| The task |
Below are the entries to work from; restate word for word the portion that opens with the line containing "Datenschutzerklärung (313, 2538)" and closes with the line containing "identif (1228, 392)", keeping both.

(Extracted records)
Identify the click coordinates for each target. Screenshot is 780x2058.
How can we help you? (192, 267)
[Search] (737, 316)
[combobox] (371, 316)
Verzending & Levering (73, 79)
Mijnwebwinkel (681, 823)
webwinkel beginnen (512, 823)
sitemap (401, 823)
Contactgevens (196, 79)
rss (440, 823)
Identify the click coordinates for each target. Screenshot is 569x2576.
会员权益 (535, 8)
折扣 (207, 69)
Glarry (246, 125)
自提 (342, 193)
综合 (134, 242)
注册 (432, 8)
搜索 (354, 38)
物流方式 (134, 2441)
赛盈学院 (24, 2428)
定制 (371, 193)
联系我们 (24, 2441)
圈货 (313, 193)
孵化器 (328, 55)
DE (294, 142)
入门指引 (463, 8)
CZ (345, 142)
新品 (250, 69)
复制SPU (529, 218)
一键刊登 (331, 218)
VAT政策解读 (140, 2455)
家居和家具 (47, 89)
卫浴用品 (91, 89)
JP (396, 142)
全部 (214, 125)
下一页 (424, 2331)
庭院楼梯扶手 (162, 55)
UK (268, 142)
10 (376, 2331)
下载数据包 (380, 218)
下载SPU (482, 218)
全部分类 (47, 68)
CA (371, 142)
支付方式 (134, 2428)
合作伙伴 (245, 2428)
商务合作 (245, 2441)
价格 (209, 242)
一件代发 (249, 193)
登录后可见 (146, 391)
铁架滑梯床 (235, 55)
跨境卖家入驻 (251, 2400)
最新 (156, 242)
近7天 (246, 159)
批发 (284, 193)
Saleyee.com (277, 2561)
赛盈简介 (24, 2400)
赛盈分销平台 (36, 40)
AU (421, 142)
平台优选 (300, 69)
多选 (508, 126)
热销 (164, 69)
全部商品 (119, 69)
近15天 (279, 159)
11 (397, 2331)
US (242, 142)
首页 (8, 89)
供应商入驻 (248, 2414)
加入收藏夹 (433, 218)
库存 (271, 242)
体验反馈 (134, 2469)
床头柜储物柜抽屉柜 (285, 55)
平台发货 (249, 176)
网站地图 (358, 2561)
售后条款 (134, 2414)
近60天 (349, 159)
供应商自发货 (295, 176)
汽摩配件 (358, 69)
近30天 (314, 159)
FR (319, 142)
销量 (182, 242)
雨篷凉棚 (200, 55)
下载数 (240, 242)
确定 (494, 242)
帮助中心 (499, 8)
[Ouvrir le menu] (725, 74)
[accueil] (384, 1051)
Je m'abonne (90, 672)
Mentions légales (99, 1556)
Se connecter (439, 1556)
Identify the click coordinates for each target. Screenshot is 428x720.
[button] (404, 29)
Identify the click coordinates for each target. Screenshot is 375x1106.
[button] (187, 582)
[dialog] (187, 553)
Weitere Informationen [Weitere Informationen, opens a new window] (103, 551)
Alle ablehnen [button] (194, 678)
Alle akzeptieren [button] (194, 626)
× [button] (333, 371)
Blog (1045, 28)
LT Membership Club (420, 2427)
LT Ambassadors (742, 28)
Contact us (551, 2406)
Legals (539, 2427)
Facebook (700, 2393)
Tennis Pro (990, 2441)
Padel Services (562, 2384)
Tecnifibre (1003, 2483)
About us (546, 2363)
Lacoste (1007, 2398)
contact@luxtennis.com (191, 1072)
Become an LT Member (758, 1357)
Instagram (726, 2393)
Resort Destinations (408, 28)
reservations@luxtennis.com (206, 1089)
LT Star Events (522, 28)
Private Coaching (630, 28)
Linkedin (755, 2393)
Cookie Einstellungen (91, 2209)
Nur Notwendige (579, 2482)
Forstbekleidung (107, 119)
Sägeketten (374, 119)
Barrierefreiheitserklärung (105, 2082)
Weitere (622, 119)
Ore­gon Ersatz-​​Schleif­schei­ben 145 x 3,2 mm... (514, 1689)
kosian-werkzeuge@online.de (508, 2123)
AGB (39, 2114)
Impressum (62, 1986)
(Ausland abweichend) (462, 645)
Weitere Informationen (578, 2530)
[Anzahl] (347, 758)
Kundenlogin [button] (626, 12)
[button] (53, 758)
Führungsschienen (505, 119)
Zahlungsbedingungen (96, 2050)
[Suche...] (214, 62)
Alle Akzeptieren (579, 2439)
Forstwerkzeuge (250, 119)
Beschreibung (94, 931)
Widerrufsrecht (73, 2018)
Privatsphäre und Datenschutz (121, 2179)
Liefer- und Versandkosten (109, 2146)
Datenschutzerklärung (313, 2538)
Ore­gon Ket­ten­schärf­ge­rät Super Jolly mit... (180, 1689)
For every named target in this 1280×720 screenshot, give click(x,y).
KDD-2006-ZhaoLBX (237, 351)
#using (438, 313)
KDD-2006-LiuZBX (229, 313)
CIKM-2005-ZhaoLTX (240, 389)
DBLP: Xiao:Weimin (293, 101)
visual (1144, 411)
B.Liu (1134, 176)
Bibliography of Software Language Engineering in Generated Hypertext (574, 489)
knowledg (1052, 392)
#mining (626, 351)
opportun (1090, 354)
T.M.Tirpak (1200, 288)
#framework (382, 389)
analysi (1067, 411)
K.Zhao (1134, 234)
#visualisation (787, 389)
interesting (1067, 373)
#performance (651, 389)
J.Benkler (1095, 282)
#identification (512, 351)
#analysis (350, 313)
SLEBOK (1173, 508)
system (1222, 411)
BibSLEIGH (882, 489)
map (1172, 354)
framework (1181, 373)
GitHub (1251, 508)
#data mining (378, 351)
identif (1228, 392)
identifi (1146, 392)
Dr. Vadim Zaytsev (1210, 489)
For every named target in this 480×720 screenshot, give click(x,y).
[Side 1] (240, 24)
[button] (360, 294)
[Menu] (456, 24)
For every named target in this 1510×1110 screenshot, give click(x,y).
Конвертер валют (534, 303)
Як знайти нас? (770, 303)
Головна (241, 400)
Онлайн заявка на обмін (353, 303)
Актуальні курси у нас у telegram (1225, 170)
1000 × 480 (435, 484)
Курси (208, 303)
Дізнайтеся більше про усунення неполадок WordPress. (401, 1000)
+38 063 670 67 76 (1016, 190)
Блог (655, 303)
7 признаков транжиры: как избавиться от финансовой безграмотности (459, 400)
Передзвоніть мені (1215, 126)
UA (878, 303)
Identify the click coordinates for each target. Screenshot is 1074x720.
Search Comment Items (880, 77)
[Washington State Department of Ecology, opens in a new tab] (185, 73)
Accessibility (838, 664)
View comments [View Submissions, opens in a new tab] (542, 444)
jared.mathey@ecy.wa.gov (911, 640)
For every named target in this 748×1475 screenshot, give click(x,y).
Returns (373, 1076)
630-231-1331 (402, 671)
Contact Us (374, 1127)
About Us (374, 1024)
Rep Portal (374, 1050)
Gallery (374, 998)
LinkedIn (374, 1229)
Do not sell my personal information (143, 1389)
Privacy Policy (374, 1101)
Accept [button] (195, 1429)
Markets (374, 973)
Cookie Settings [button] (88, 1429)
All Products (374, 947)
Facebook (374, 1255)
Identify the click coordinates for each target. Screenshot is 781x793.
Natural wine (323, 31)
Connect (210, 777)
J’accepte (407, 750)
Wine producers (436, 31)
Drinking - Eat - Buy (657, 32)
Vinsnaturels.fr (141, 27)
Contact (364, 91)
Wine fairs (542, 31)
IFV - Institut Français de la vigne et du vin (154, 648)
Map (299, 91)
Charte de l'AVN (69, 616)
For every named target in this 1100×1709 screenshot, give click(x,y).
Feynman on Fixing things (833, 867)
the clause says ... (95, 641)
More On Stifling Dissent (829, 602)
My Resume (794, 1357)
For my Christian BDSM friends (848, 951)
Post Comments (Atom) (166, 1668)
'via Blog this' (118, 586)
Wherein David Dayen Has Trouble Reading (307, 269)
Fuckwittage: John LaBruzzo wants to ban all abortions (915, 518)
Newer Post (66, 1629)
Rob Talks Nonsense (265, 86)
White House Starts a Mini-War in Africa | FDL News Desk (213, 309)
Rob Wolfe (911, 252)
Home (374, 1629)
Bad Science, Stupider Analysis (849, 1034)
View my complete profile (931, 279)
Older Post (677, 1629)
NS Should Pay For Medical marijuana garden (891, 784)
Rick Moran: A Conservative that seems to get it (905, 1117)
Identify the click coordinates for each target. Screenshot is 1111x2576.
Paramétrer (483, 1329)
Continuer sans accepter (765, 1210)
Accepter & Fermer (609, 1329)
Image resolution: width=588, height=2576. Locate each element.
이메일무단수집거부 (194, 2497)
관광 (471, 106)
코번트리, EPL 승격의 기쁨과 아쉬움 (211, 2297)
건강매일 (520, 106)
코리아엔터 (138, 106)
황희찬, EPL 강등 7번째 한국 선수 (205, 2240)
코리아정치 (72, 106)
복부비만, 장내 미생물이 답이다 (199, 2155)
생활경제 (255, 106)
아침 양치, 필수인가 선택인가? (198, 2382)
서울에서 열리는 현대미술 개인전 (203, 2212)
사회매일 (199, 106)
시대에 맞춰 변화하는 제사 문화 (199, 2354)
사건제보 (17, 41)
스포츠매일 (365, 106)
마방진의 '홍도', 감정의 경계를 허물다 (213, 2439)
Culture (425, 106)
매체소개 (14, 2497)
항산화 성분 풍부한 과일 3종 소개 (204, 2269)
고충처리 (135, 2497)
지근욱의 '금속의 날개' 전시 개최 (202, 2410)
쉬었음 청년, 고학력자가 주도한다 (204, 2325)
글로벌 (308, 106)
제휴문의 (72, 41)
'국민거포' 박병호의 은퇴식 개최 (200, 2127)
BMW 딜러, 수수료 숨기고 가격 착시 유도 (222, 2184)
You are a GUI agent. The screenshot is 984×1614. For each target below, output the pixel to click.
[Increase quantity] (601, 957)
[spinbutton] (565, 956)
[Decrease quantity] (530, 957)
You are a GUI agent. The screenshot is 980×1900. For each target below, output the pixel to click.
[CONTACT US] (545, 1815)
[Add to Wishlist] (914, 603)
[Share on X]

| Result of the task |
Datenschutzerklärung (313, 2538)
Ore­gon Ket­ten­schärf­ge­rät Super Jolly mit... (180, 1689)
For every named target in this 1280×720 screenshot, give click(x,y).
KDD-2006-ZhaoLBX (237, 351)
#using (438, 313)
KDD-2006-LiuZBX (229, 313)
CIKM-2005-ZhaoLTX (240, 389)
DBLP: Xiao:Weimin (293, 101)
visual (1144, 411)
B.Liu (1134, 176)
Bibliography of Software Language Engineering in Generated Hypertext (574, 489)
knowledg (1052, 392)
#mining (626, 351)
opportun (1090, 354)
T.M.Tirpak (1200, 288)
#framework (382, 389)
analysi (1067, 411)
K.Zhao (1134, 234)
#visualisation (787, 389)
interesting (1067, 373)
#performance (651, 389)
J.Benkler (1095, 282)
#identification (512, 351)
#analysis (350, 313)
SLEBOK (1173, 508)
system (1222, 411)
BibSLEIGH (882, 489)
map (1172, 354)
framework (1181, 373)
GitHub (1251, 508)
#data mining (378, 351)
identif (1228, 392)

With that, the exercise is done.